→ **Problem statement**: Starting at the first line of the records and stopping at the line that contains "Home (618, 181)", transcribe every line exactly and leave out the pictures.

(Excerpts from a dataset)
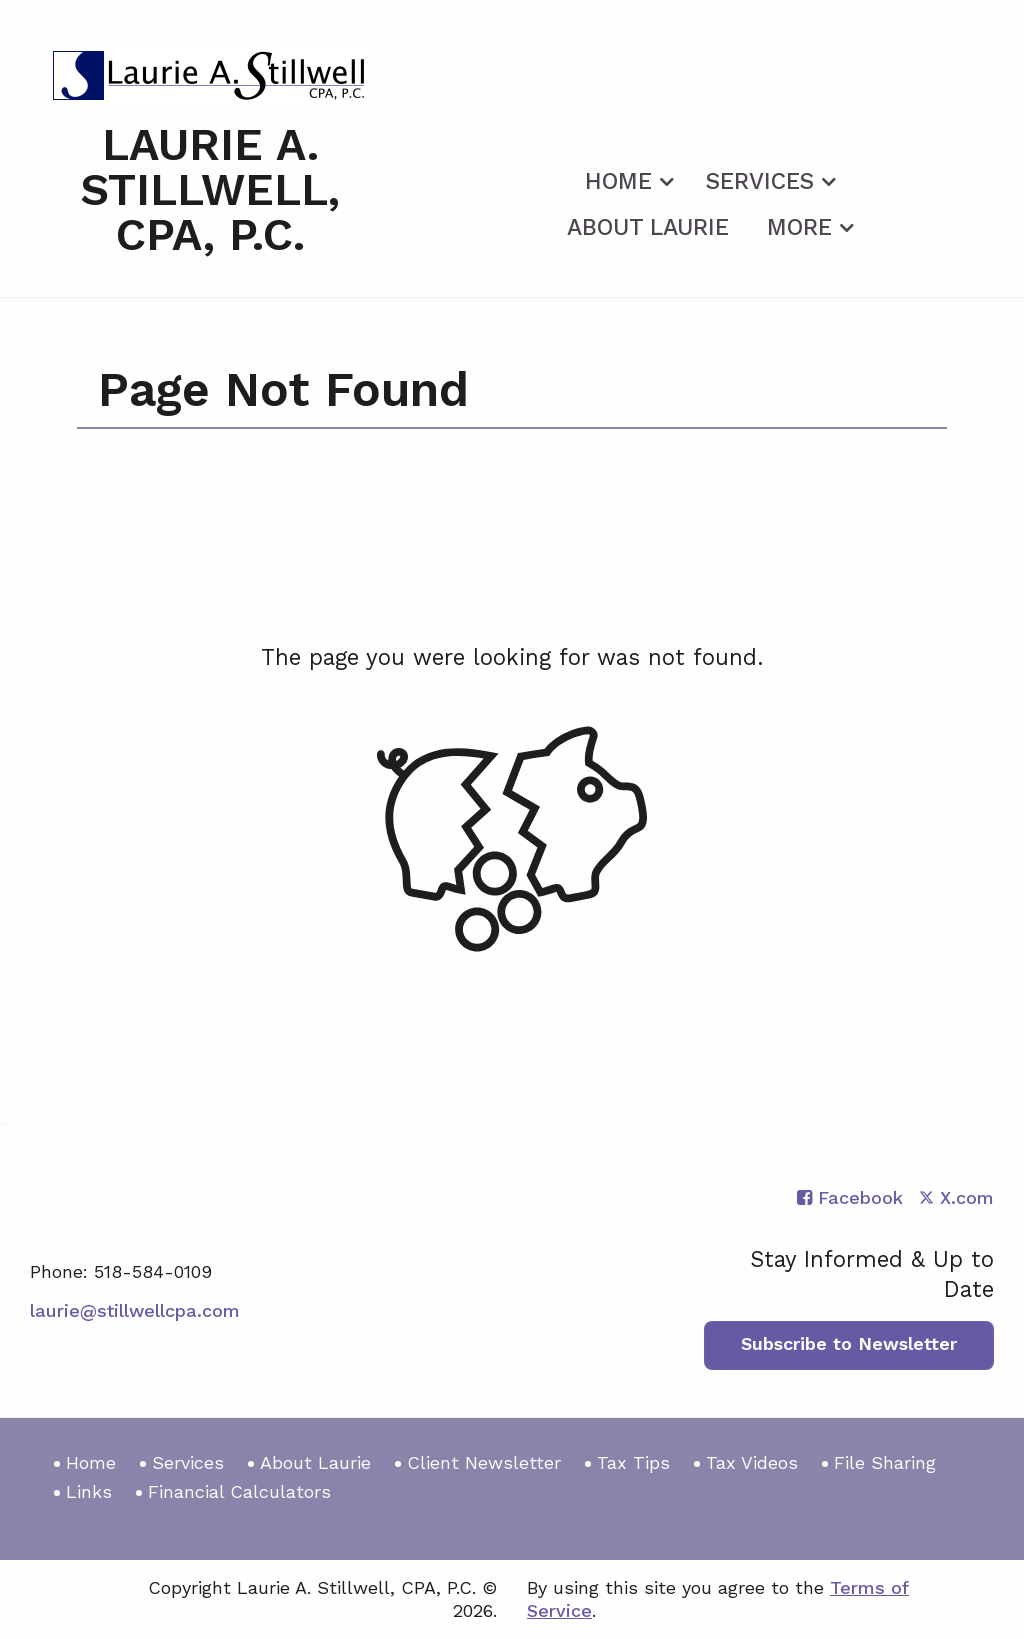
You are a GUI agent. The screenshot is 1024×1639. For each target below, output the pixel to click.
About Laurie (648, 227)
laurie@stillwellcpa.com (135, 1310)
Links (89, 1491)
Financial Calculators (239, 1491)
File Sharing (885, 1462)
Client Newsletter (484, 1462)
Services (760, 181)
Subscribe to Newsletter (849, 1343)
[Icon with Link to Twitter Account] (956, 1197)
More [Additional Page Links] (799, 227)
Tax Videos (752, 1462)
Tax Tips (633, 1462)
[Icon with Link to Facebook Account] (850, 1197)
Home (618, 181)
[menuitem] (626, 178)
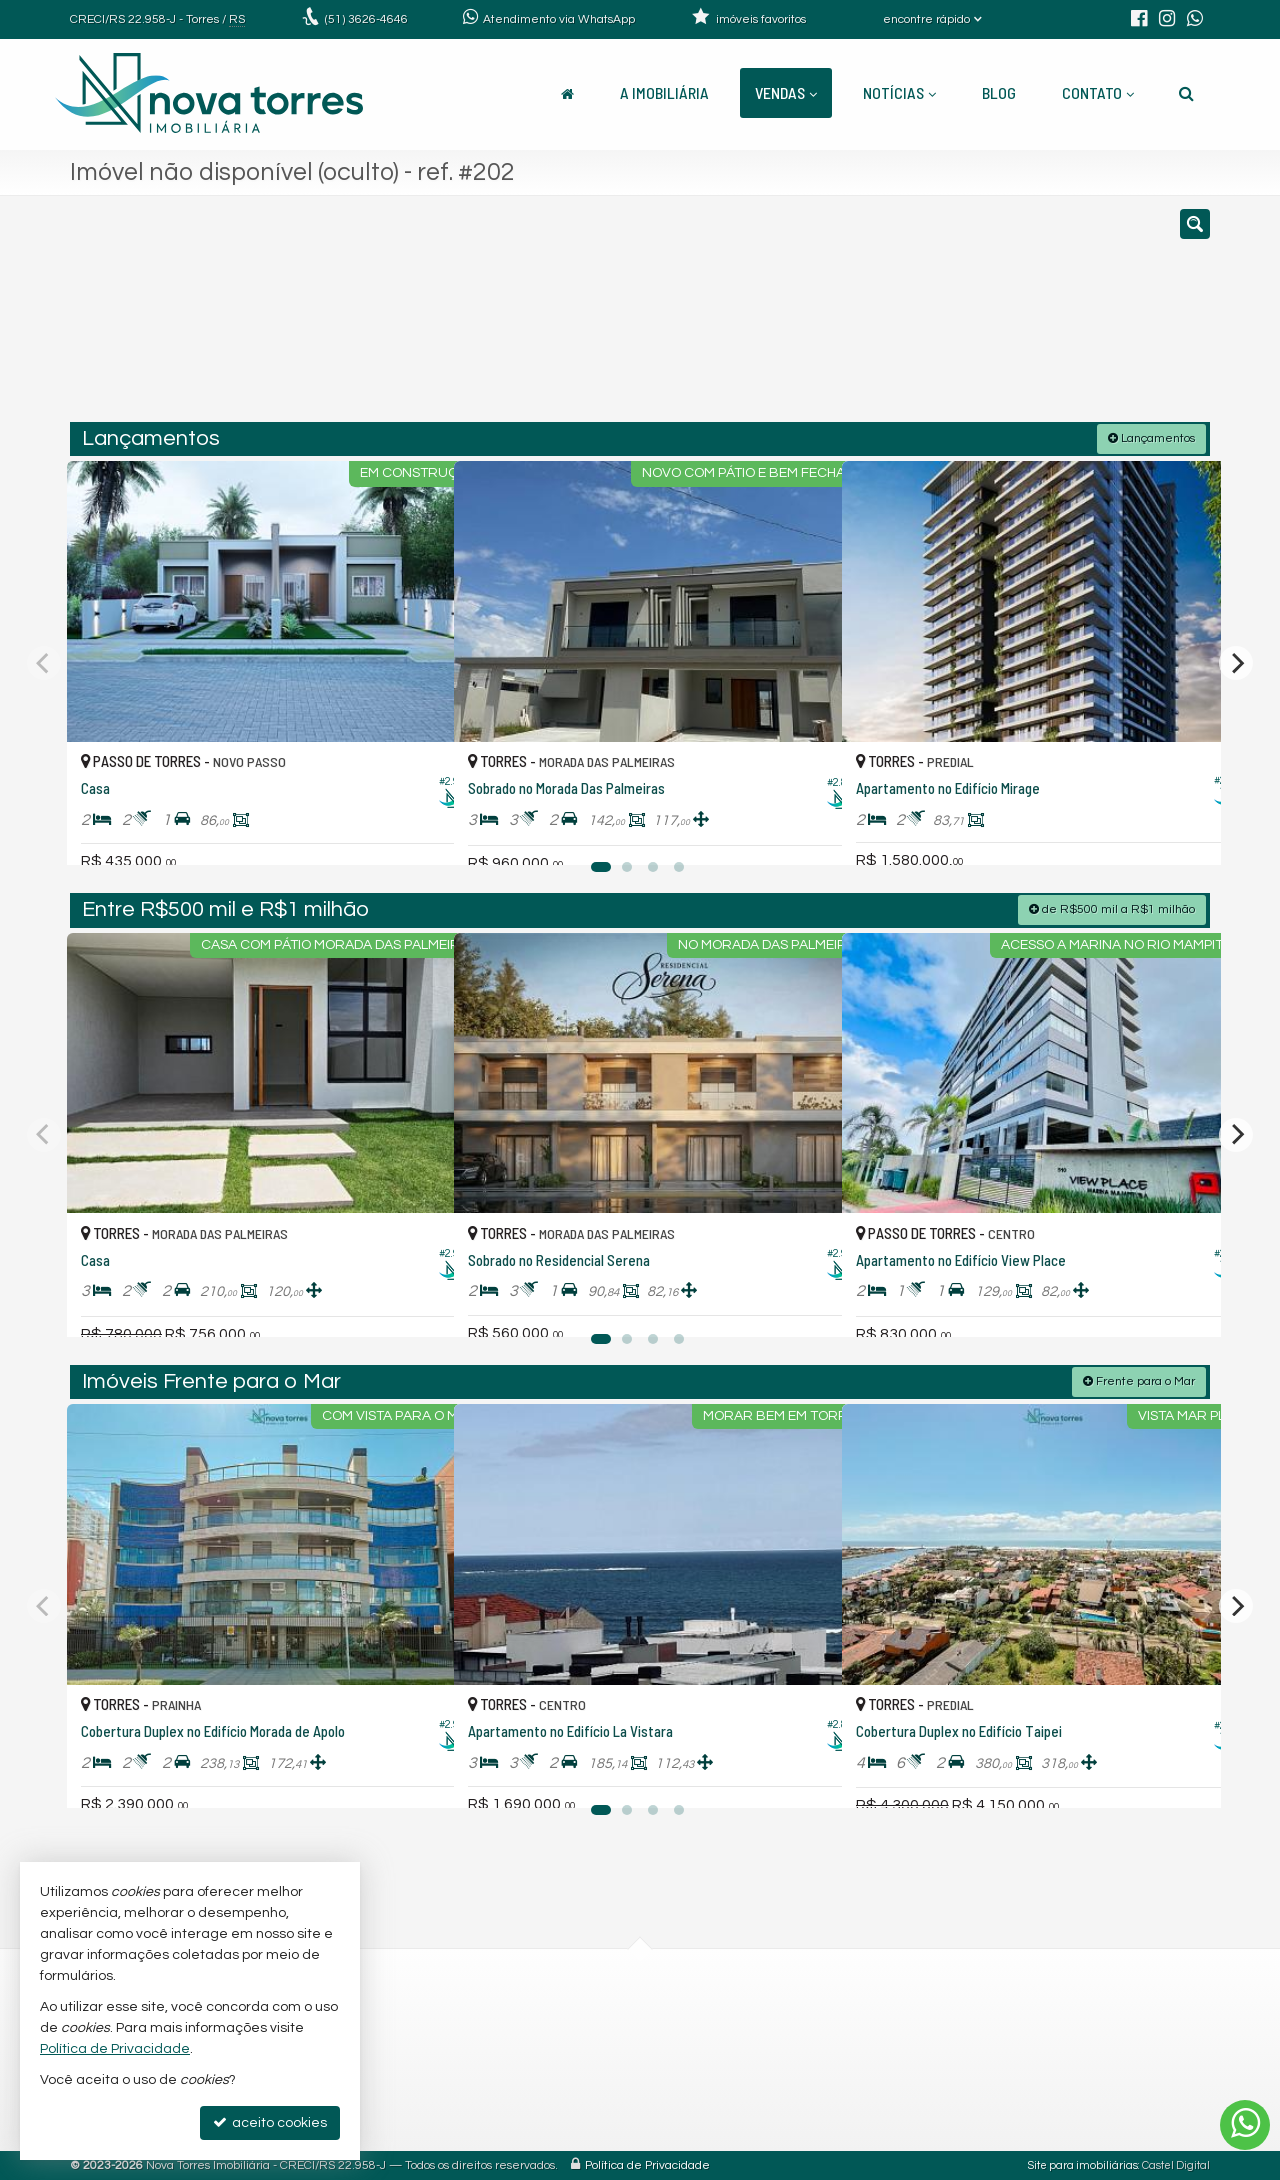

→ **Task solution**:
You are a GUI agent. The screenshot is 1024×1639. For each target below, output the pixel to click.
About Laurie (648, 227)
laurie@stillwellcpa.com (135, 1310)
Links (89, 1491)
Financial Calculators (239, 1491)
File Sharing (885, 1462)
Client Newsletter (484, 1462)
Services (760, 181)
Subscribe to Newsletter (849, 1343)
[Icon with Link to Twitter Account] (956, 1197)
More [Additional Page Links] (799, 227)
Tax Videos (752, 1462)
Tax Tips (633, 1462)
[Icon with Link to Facebook Account] (850, 1197)
Home (618, 181)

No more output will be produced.